- Records provided
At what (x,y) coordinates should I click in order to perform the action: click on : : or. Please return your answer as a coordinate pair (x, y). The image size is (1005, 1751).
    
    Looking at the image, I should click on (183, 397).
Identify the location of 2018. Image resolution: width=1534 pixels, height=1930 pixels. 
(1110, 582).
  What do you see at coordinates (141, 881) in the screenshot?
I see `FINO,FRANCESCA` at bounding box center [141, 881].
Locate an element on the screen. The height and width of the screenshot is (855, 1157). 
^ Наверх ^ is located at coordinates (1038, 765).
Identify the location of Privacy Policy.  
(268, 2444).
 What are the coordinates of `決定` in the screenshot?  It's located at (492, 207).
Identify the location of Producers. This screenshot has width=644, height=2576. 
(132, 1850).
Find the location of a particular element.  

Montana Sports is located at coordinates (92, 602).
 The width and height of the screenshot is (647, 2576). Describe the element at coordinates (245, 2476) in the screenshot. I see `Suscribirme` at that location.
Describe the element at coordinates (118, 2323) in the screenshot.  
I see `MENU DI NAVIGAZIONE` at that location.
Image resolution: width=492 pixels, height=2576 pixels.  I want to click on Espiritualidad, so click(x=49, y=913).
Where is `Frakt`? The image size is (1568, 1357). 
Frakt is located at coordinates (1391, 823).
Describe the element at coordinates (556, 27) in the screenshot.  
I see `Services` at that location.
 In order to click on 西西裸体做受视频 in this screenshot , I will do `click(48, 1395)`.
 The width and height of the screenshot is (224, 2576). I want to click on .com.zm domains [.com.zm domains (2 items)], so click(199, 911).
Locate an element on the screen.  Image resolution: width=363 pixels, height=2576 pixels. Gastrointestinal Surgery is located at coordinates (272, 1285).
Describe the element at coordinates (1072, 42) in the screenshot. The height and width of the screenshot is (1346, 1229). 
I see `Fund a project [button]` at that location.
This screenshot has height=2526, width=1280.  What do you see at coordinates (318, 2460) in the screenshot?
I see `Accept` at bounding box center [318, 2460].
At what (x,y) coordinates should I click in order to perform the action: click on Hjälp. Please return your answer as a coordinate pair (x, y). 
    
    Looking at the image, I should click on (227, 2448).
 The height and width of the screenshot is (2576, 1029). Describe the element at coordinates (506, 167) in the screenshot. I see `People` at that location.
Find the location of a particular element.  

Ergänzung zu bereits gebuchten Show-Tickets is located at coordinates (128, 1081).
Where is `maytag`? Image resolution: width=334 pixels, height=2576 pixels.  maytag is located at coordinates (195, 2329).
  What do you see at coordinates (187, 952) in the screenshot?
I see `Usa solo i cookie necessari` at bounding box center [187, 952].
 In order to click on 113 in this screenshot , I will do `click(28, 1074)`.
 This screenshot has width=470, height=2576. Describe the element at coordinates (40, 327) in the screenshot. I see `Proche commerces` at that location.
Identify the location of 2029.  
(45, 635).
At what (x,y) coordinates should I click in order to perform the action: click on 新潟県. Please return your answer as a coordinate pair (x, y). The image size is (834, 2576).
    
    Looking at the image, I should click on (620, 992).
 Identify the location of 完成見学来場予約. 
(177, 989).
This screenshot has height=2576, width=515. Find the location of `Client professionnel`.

- What you have to do
Could you restate the records above word for word?

- Answer section
At what (x,y) coordinates should I click in order to perform the action: click on : : or. Please return your answer as a coordinate pair (x, y). The image size is (1005, 1751).
    
    Looking at the image, I should click on (183, 397).
Identify the location of 2018. Image resolution: width=1534 pixels, height=1930 pixels. 
(1110, 582).
  What do you see at coordinates (141, 881) in the screenshot?
I see `FINO,FRANCESCA` at bounding box center [141, 881].
Locate an element on the screen. The height and width of the screenshot is (855, 1157). 
^ Наверх ^ is located at coordinates (1038, 765).
Identify the location of Privacy Policy.  
(268, 2444).
 What are the coordinates of `決定` in the screenshot?  It's located at (492, 207).
Identify the location of Producers. This screenshot has width=644, height=2576. 
(132, 1850).
Find the location of a particular element.  

Montana Sports is located at coordinates (92, 602).
 The width and height of the screenshot is (647, 2576). Describe the element at coordinates (245, 2476) in the screenshot. I see `Suscribirme` at that location.
Describe the element at coordinates (118, 2323) in the screenshot.  
I see `MENU DI NAVIGAZIONE` at that location.
Image resolution: width=492 pixels, height=2576 pixels.  I want to click on Espiritualidad, so click(x=49, y=913).
Where is `Frakt`? The image size is (1568, 1357). 
Frakt is located at coordinates (1391, 823).
Describe the element at coordinates (556, 27) in the screenshot.  
I see `Services` at that location.
 In order to click on 西西裸体做受视频 in this screenshot , I will do `click(48, 1395)`.
 The width and height of the screenshot is (224, 2576). I want to click on .com.zm domains [.com.zm domains (2 items)], so click(199, 911).
Locate an element on the screen.  Image resolution: width=363 pixels, height=2576 pixels. Gastrointestinal Surgery is located at coordinates (272, 1285).
Describe the element at coordinates (1072, 42) in the screenshot. The height and width of the screenshot is (1346, 1229). 
I see `Fund a project [button]` at that location.
This screenshot has height=2526, width=1280.  What do you see at coordinates (318, 2460) in the screenshot?
I see `Accept` at bounding box center [318, 2460].
At what (x,y) coordinates should I click in order to perform the action: click on Hjälp. Please return your answer as a coordinate pair (x, y). 
    
    Looking at the image, I should click on (227, 2448).
 The height and width of the screenshot is (2576, 1029). Describe the element at coordinates (506, 167) in the screenshot. I see `People` at that location.
Find the location of a particular element.  

Ergänzung zu bereits gebuchten Show-Tickets is located at coordinates (128, 1081).
Where is `maytag`? Image resolution: width=334 pixels, height=2576 pixels.  maytag is located at coordinates (195, 2329).
  What do you see at coordinates (187, 952) in the screenshot?
I see `Usa solo i cookie necessari` at bounding box center [187, 952].
 In order to click on 113 in this screenshot , I will do `click(28, 1074)`.
 This screenshot has width=470, height=2576. Describe the element at coordinates (40, 327) in the screenshot. I see `Proche commerces` at that location.
Identify the location of 2029.  
(45, 635).
At what (x,y) coordinates should I click in order to perform the action: click on 新潟県. Please return your answer as a coordinate pair (x, y). The image size is (834, 2576).
    
    Looking at the image, I should click on (620, 992).
 Identify the location of 完成見学来場予約. 
(177, 989).
This screenshot has height=2576, width=515. Find the location of `Client professionnel`.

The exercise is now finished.